OVER EASY
Group Exhibition
10 Mar – 10 Apr 2021
STEVE CARR, KARL FRITSCH, JACQUELYN GREENBANK
MANON VAN KOUSWIJK, RICHARD MALOY, LISA WALKER
There’s more than one way to cook an egg…
“Cuisine reveals its artistic scope if the participants in the cooking-eating experience can free themselves from the visual boundaries of perception; through consumption, food does not vanish but rather changes into something else and even transforms the eater.” [1]
Filippo Marinetti’s Futurist Cookbook was published in 1932, and in it he sought to revolutionise not only what people ate but how they did so. His recipes aspired to absolute originality in food: it’s flavours, processes and presentation. Marinetti encouraged readers to partake of such elaborate delicacies as Immortal Trout: trout stuffed with nuts and wrapped in slices of calves’ liver; Hunting in Heaven: hare cooked slowly in sparkling wine and cocoa powder, and decorated in silver balls recalling the huntsmen’s shot; and Aerofood: olives, fennel and kumquats served with a spray of perfume to the neck, and Bach played from the kitchen.
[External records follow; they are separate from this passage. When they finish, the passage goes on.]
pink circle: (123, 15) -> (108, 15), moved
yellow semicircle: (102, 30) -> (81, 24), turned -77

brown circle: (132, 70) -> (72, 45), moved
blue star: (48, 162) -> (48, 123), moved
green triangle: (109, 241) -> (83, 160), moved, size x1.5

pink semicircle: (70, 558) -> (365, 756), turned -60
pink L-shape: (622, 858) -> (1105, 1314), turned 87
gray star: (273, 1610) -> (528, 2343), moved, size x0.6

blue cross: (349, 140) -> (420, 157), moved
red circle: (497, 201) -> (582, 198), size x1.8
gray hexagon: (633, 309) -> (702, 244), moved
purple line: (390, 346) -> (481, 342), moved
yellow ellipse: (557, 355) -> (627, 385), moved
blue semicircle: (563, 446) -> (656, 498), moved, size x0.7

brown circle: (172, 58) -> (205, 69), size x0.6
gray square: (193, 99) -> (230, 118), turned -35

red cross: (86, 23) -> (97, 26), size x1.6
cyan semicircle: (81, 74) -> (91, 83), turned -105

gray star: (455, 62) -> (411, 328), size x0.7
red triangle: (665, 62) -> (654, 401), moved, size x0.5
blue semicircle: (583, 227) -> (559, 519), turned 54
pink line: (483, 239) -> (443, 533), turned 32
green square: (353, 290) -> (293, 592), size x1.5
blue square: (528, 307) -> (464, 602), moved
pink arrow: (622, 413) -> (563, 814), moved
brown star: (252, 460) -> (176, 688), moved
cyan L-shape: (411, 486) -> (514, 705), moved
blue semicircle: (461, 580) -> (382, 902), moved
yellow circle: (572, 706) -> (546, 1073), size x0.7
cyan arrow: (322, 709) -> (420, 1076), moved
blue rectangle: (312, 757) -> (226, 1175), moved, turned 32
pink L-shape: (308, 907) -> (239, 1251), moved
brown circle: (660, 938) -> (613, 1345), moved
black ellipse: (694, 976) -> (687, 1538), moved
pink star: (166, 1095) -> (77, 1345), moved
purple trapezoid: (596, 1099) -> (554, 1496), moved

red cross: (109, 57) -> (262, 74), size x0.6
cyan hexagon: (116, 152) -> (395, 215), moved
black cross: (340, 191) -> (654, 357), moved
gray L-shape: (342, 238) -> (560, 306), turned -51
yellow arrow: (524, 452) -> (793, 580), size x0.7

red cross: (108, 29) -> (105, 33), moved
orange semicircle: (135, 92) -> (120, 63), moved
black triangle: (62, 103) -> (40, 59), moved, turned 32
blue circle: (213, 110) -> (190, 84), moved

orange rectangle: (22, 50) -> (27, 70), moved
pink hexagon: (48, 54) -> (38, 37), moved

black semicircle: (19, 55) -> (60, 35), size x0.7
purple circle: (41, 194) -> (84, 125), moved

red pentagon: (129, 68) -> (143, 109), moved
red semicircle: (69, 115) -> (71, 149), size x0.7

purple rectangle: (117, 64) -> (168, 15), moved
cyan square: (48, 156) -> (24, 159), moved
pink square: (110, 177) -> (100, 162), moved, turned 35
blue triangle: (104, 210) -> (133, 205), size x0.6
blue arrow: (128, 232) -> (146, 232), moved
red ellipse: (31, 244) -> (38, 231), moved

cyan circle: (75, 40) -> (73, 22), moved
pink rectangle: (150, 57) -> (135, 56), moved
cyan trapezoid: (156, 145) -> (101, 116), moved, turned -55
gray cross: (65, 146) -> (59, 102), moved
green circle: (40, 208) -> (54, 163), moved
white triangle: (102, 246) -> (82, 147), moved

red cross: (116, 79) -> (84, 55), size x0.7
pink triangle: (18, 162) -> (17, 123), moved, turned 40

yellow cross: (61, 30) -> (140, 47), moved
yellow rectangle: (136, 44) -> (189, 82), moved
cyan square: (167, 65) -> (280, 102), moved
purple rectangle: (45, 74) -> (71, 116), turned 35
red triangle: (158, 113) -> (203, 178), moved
These dishes were designed to offer a new experience of food that was in harmony with contemporary life, and wherein ‘experiment, intelligence and imagination [would] economically take the place of quantity, banality, repetition and expense.’ [2] For Marinetti, culinary imagination (and the consumption of its ‘fruits’) promised freedom of thought and liberation from the constraints of society.
The works in Over Easy might not be wrought with Marinetti’s same politics, but echoes of his enthusiastic interest in eccentric objects and performances of eating are everywhere evident in this show. Manon van Kouswijk‘s tablecloth carries traces of our ritualistic gathering round the table to share food and drink, and is accompanied by a series of uncanny transmogrified utensils. A toaster clad in slabs of stone by Karl Fritsch becomes absurdly covetable. Richard Maloy repurposes butter, exploiting its ability to transform and change states. Another transformation takes place in Steve Carr’s tongue-in-cheek rendition of campfire cooking where carved wooden susages are non-edible and non-sensical. In a similarly playful reversal, Lisa Walker’s oversized Bretzen necklace resists being eaten and instead consumes the body, while Jacquelyn Greenbank presents a comically-proportioned fried egg rug that beckons to be touched. In the work of these artists, our expectations of food and the act of eating are reimagined; rendered strange and therefore seen anew.
[1] Silvia Bottinelli and Margherita d’Ayala Valva, The Taste of Art: Cooking, Food, and Counterculture in Contemporary Practices (Fayetteville: University of Arkansas Press, 2017), p. 4.